* EXERCISE REQUIREMENTS *
Your copy should match the records exactly, except that it contains no pictures.

____

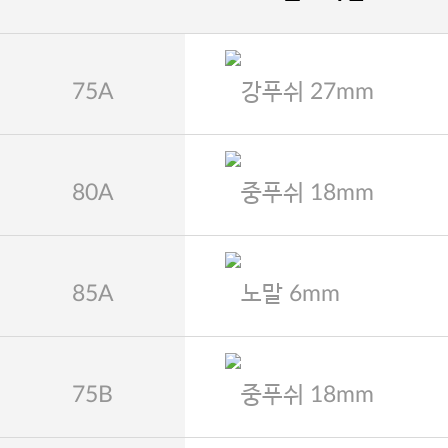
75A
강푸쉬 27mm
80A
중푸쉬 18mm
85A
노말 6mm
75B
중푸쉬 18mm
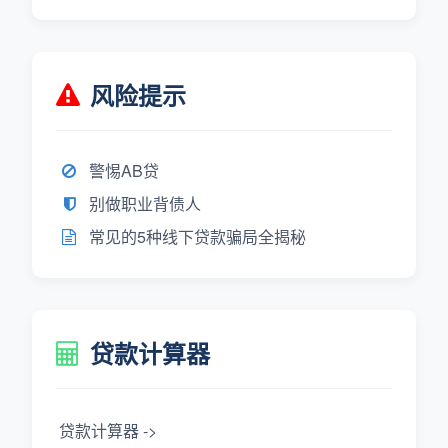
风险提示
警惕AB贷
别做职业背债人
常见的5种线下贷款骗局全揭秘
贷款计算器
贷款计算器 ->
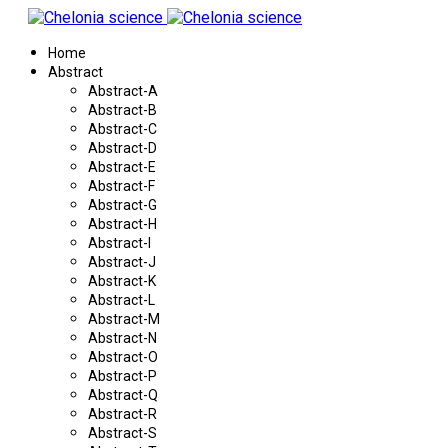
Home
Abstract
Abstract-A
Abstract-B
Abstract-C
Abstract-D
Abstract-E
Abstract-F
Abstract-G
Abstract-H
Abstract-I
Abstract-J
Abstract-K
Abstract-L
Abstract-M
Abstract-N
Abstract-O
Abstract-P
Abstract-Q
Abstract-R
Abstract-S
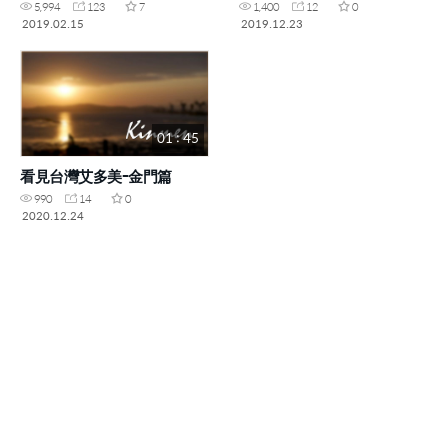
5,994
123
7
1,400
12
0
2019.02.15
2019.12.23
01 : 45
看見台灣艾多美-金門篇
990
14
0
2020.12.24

____

* WRITTEN REPLY *
75A
강푸쉬 27mm
80A
중푸쉬 18mm
85A
노말 6mm
75B
중푸쉬 18mm
风险提示
警惕AB贷
别做职业背债人
常见的5种线下贷款骗局全揭秘
贷款计算器
贷款计算器 ->
Home
Abstract
Abstract-A
Abstract-B
Abstract-C
Abstract-D
Abstract-E
Abstract-F
Abstract-G
Abstract-H
Abstract-I
Abstract-J
Abstract-K
Abstract-L
Abstract-M
Abstract-N
Abstract-O
Abstract-P
Abstract-Q
Abstract-R
Abstract-S
5,994
123
7
1,400
12
0
2019.02.15
2019.12.23
01 : 45
看見台灣艾多美-金門篇
990
14
0
2020.12.24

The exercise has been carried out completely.